Complexity - what is this all about?
Many of the major challenges of the 21st century, such as climate change, the energy transition or migration, are due to multi-layered and constantly changing causes. Only rarely do supposedly innovative solutions have the desired effect immediately. On the contrary - solutions often generate novel, previously unthought-of side effects.
This also shows that it is becoming increasingly unlikely that a single company or even a single sector will find adequate answers to the major questions of our century. Rather, it has recently become a reality that a multitude of interest groups must be involved in problem-solving processes.
The logical consequence of this is the need for a radical rethinking of the way we define such problems at their core and develop appropriate approaches to solving them.
How to foster new skills in the public sector?
It is no secret that the way public institutions work is not always compatible with the interests of the private sector or civil society. Moreover, traditional interpretations of problems and their solutions are common, especially in smaller municipalities: clearly defined beginning and conclusion, limited budget, fixed goal.
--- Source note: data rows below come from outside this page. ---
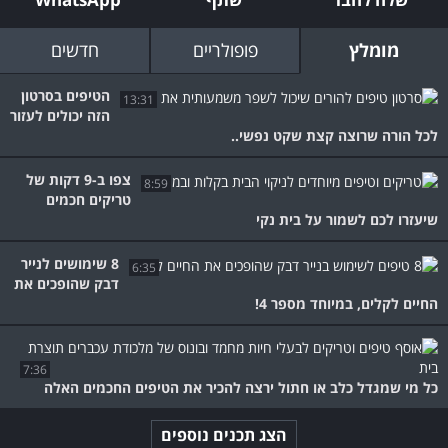
מומלץ
פופולריים
חדשים
הטיפים בסרטון
13:31
הזה יכולים לעזור
לכל הורה שרוצה קצת שקט נפשי..
צפו ב-9 דקות של
8:59
טריקים חכמים
שיעזרו לכם לשמור על בית נקי
8 שימושים לנייר
6:35
דבק שהופכים את
החיים לקלים, במיוחד מספר 4!
7:36
כל מי שמגדל כלב או חתול ירצה להכיר את הטיפים החכמים האלה
הצג תכנים נוספים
This way of thinking and acting can no longer provide a sufficient framework for innovative problem-solving efforts by public institutions, such as the development of ecological forms of mobility and housing. In order to fully develop the innovation potential of the public sector, it is necessary to teach new skills that enable the staff of public institutions to recognize complexity as such and to implement solutions in a proactive, cooperative and risk-taking manner.